Records from a dataset
***

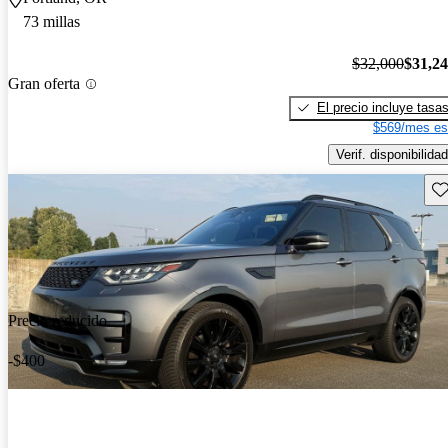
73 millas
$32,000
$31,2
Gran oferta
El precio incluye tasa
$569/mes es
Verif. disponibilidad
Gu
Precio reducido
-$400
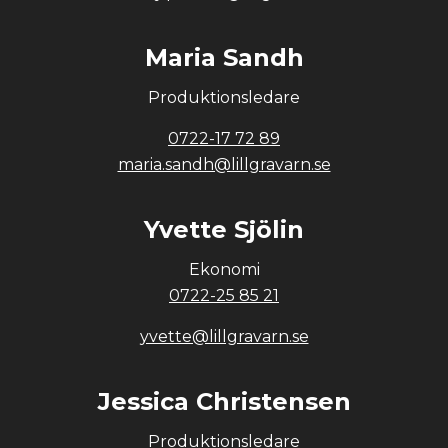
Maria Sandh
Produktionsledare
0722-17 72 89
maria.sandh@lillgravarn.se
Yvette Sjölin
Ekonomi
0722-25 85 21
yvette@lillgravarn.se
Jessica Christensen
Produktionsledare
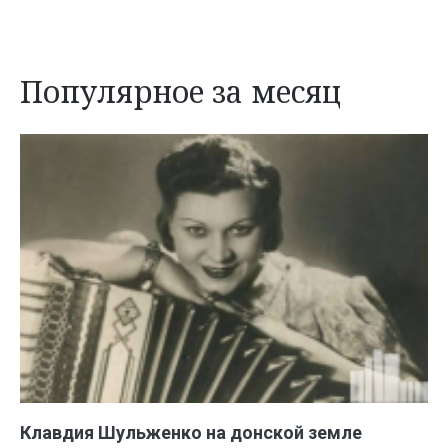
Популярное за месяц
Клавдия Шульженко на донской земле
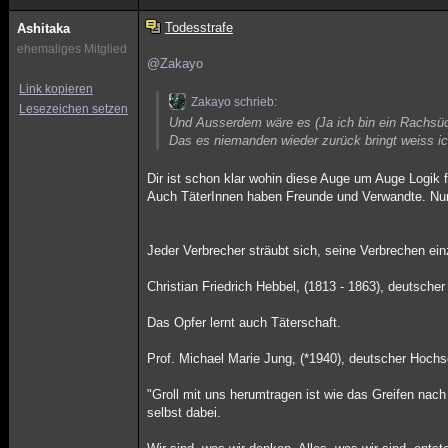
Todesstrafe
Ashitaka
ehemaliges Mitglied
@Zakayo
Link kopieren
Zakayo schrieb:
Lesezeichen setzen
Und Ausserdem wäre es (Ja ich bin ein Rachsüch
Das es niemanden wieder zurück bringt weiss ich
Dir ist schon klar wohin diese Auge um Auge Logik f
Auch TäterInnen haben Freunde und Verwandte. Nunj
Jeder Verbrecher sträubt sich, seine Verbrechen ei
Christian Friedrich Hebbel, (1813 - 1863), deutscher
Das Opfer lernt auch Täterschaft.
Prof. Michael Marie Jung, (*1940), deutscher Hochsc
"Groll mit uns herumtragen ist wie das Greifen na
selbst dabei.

***

**What you should do:**
Retype exactly. Start at the line with "Und Ausserdem wäre" and stop at the last line of the data.

**Output of the task:**
Und Ausserdem wäre es (Ja ich bin ein Rachsüch
Das es niemanden wieder zurück bringt weiss ich
Dir ist schon klar wohin diese Auge um Auge Logik f
Auch TäterInnen haben Freunde und Verwandte. Nunj
Jeder Verbrecher sträubt sich, seine Verbrechen ei
Christian Friedrich Hebbel, (1813 - 1863), deutscher
Das Opfer lernt auch Täterschaft.
Prof. Michael Marie Jung, (*1940), deutscher Hochsc
"Groll mit uns herumtragen ist wie das Greifen na
selbst dabei.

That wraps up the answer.